Start of Block
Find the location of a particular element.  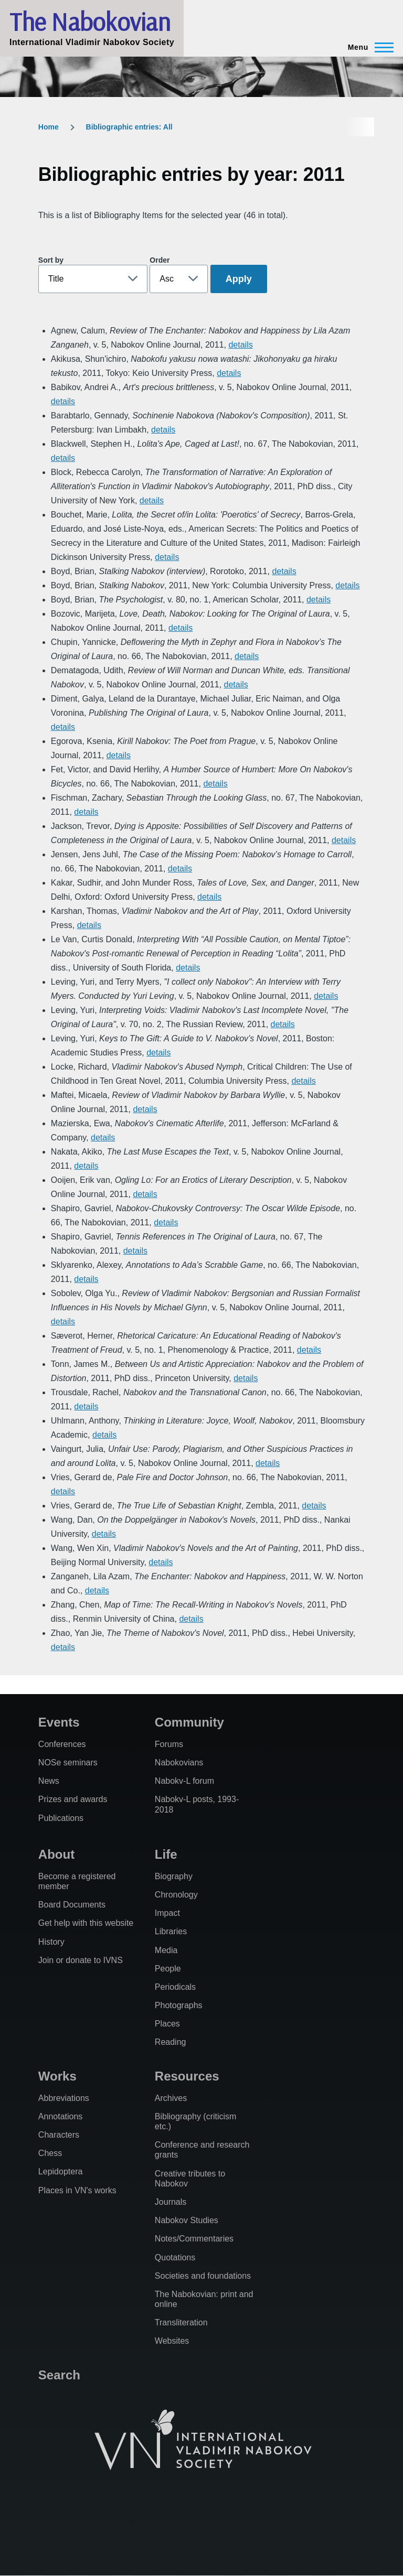

Photographs is located at coordinates (179, 2005).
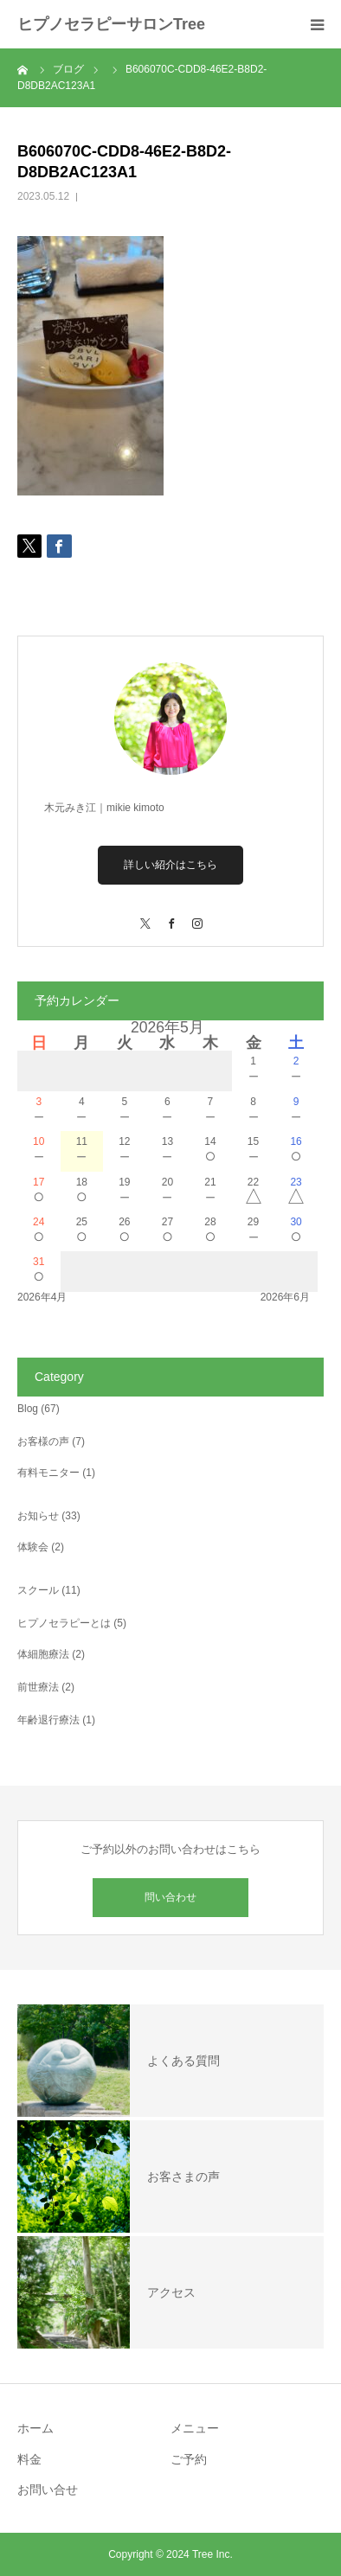  Describe the element at coordinates (32, 1547) in the screenshot. I see `体験会` at that location.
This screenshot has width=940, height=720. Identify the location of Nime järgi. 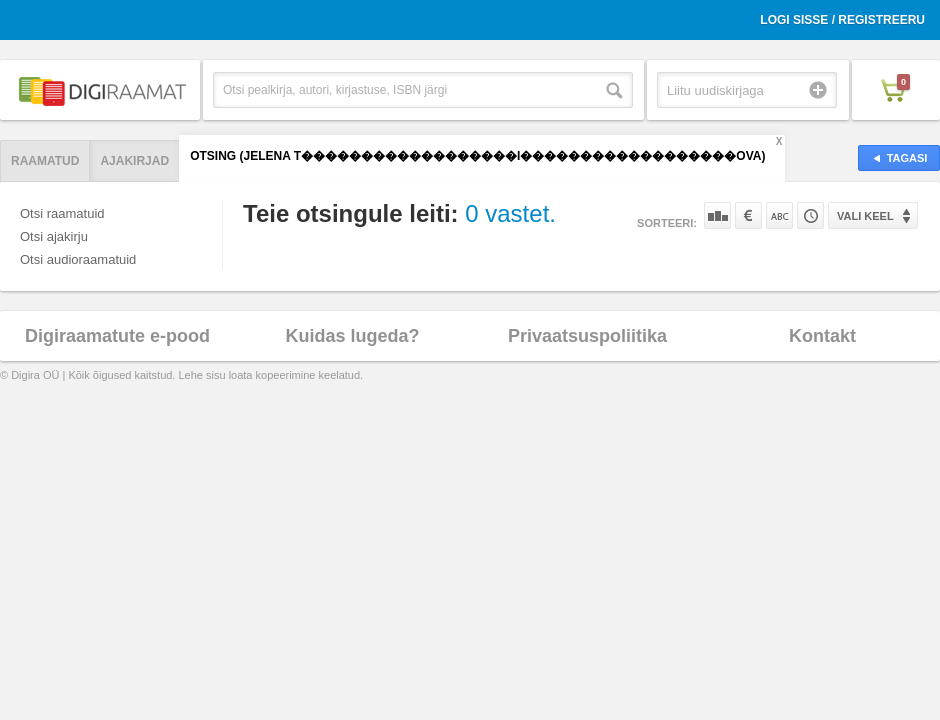
(779, 215).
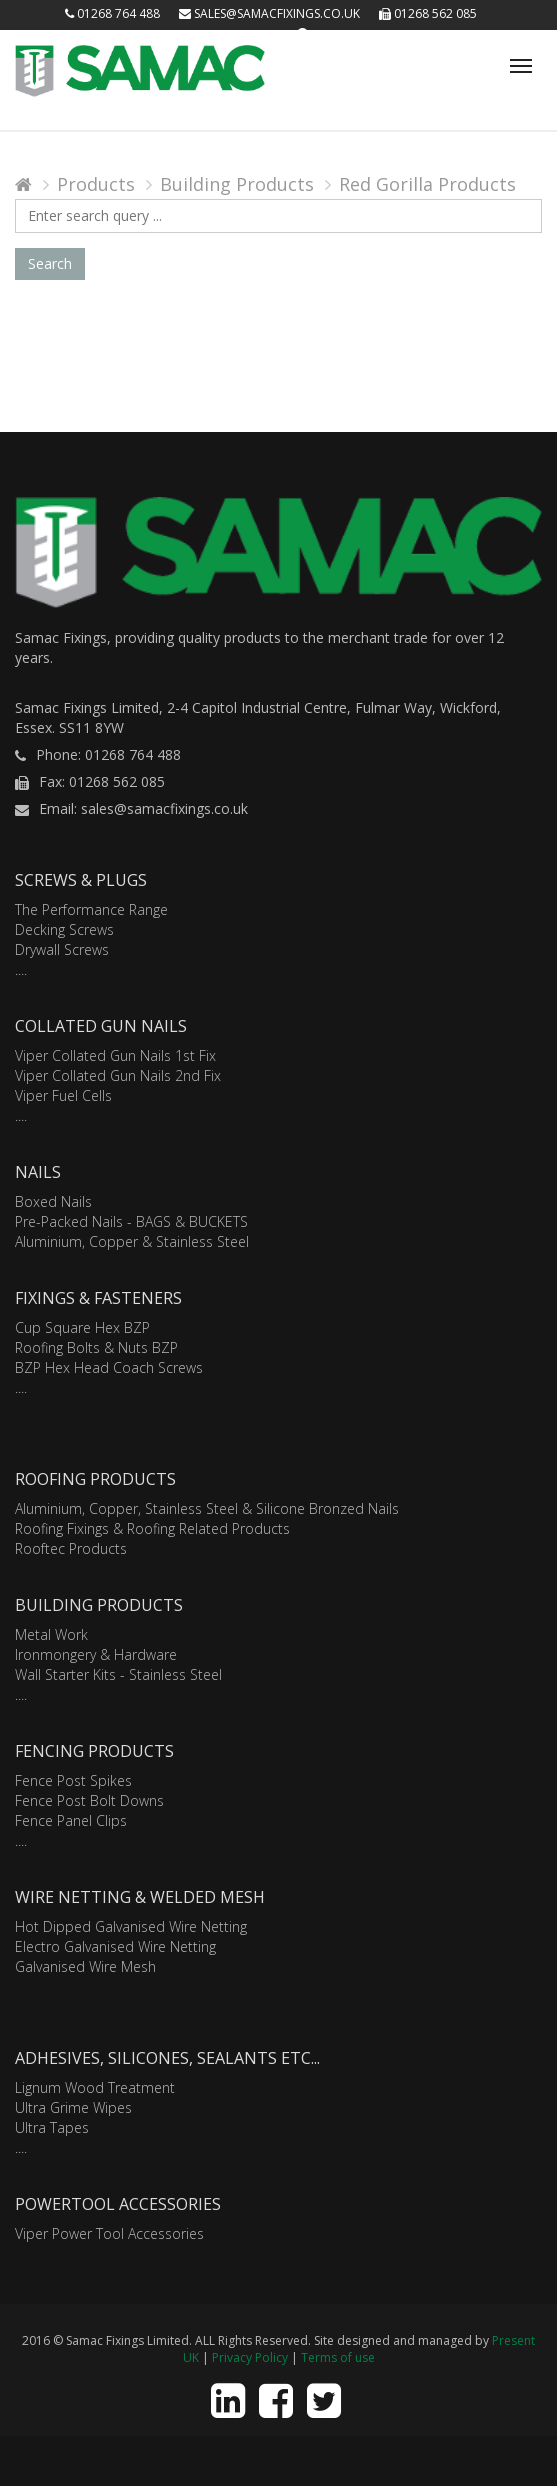 The image size is (557, 2486). I want to click on Fence Panel Clips, so click(71, 1820).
End of Block
## [Required work]
Copy everything in the records above except the pictures, exactly as written.

## [Result]
Find the location of a particular element.  

Photographs is located at coordinates (179, 2005).
  Describe the element at coordinates (32, 1547) in the screenshot. I see `体験会` at that location.
This screenshot has width=940, height=720. Identify the location of Nime järgi. 
(779, 215).
 The image size is (557, 2486). I want to click on Fence Panel Clips, so click(71, 1820).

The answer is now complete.